So what do I do? Continue living the lie and building back the trust (ironic, huh), walk away and take the baby leaving all the assets behind, or fight like mad. This is just a bad situation and I feel like it's all my fault. Any suggestions? :scratchhead:


----------



## PBear (Nov 16, 2010)

Talk to a lawyer. Statements made under duress are of limited value in a court case. Try using a VAR to catch his blackmail in action

C
_Posted via Mobile Device_


----------



## caladan (Nov 2, 2012)

OhSoConfused said:


> I don't know what to do. Here's a little background information. My husband wanted me to text some guys to spice up our life, (I would text them, then tell him about it and it would turn him on). Meanwhile, my husband and I were having trouble and I used a prepaid phone to call an attorney. We were fighting all the time and I just wanted to know what my options were. Well, I used the prepaid phone to text these other guys my husband knew I was texting and wanted me to text. Well, it turns out that it was actually my husband pretending to be these other guys using another prepaid phone that I didn't know about.
> 
> So, I get home and he demands to know why I had the phone and what I was hiding from him. I laid it all out there - unhappy, fighting all the time, looking at options for divorce or reconciliation or whatever. He kept on and on accusing me of sleeping with other people. This went on for at least three or four hours, and he was growing irate. Finally, I just said "fine. I slept with everyone you ever accused me of sleeping with. I slept with this guy, that guy, messed around while I was out of town on business, met people off Craigslist...everything." I never did any of this stuff.
> 
> ...


I'm sorry - how was he going to take the baby away from you? How is he able to convince you that the law would allow a man to take a baby from a woman?

And please, please tell me, how do you put yourself in this sort of situation where another person bullies you into admitting something you never did becase "He was irate".

You need to take responsibility for your actions. You did this because you didn't want to fight. You blinked, you bailed, you gave up. You need to sort this stuff out, go for IC. Not MC mind you, IC. I'm of the opinion here that you're not just the victim, but you enable and validate this sort of behaviour. You need to fix yourself before you could get any chance of fixing your marriage


----------



## alphabrovo (Mar 21, 2013)

sounds to me like all he wanted is leverage and now he has it, he can not just take your child the rights of both parents are guaranteed unless one can prove abuse, as for the tape my suggestion is a tell your lawyer about it so he can be prepared, and two next time he pulls it out on you watch where he puts it and take it, if its looked up you can use an strong electro magnet to erase it (some home depots rent them for tool recovery and roofer clean ups.) I am not sure how close to the boarder of another state you live but if he takes the baby over state lines with out your permission it may be illegal depending on the states laws so you could use that to your advantage if you tell the police that you are afraid he is running with the child.
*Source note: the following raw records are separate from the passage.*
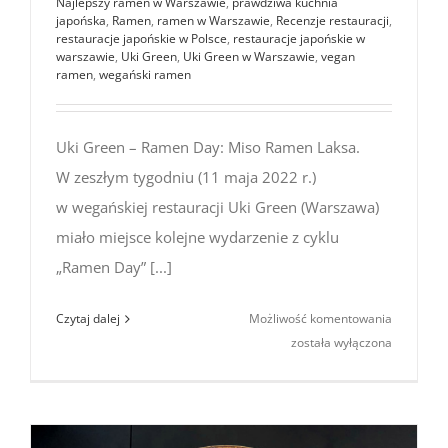
Najlepszy ramen w Warszawie
,
prawdziwa kuchnia
japońska
,
Ramen
,
ramen w Warszawie
,
Recenzje restauracji
,
restauracje japońskie w Polsce
,
restauracje japońskie w
warszawie
,
Uki Green
,
Uki Green w Warszawie
,
vegan
ramen
,
wegański ramen
Uki Green – Ramen Day: Miso Ramen Laksa.
W zeszłym tygodniu (11 maja 2022 r.)
w wegańskiej restauracji Uki Green (Warszawa)
miało miejsce kolejne wydarzenie z cyklu
„Ramen Day” [...]
Uki
Czytaj dalej
Możliwość komentowania
Green
została wyłączona
–
Ramen
Day:
Miso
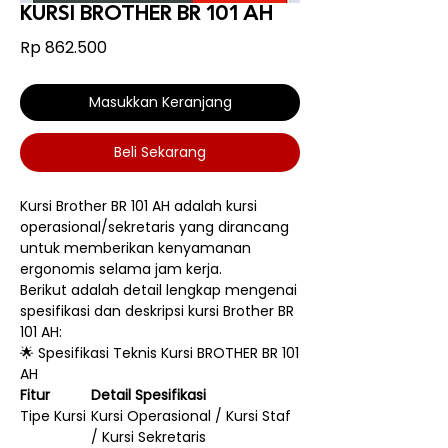
KURSI BROTHER BR 101 AH
Harga
Rp 862.500
Masukkan Keranjang
Beli Sekarang
Kursi Brother BR 101 AH adalah kursi
operasional/sekretaris yang dirancang
untuk memberikan kenyamanan
ergonomis selama jam kerja.
Berikut adalah detail lengkap mengenai
spesifikasi dan deskripsi kursi Brother BR
101 AH:
🌟 Spesifikasi Teknis Kursi BROTHER BR 101
AH
Fitur
Detail Spesifikasi
Tipe Kursi
Kursi Operasional / Kursi Staf
/ Kursi Sekretaris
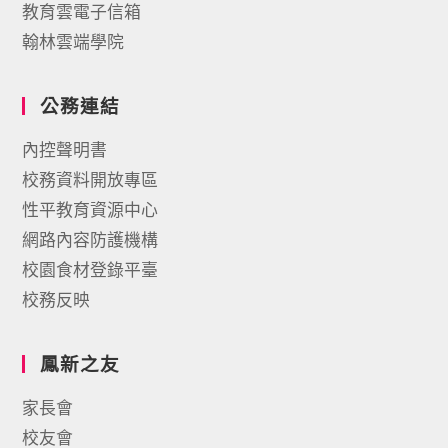
教育雲電子信箱
翰林雲端學院
公務連結
內控聲明書
校務資料開放專區
性平教育資源中心
網路內容防護機構
校園食材登錄平臺
校務反映
鳳新之友
家長會
校友會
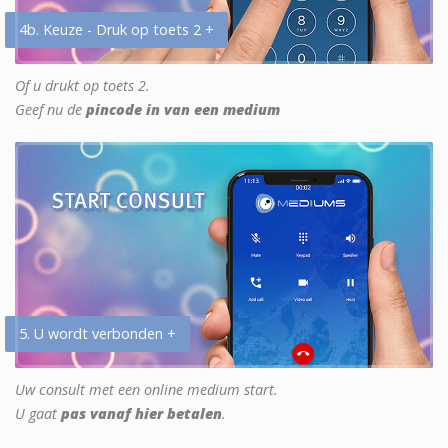
4b. Keuze - Druk op toets 2 +
Of u drukt op toets 2.
Geef nu de
pincode in van een medium
5. U wordt verbonden +
Uw consult met een online medium start.
U gaat
pas vanaf hier betalen
.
Bottom line is get out fast find a place find a friend or relative get and file with the courts you every state has places for women to go with there kids while things are figured out. Also depending on your state laws tape his conversations with you. Every threat every yell every detail but stay calm and quite be polite even when he is at is worst be at your best easier said than done but it will help with any court battles to come.


----------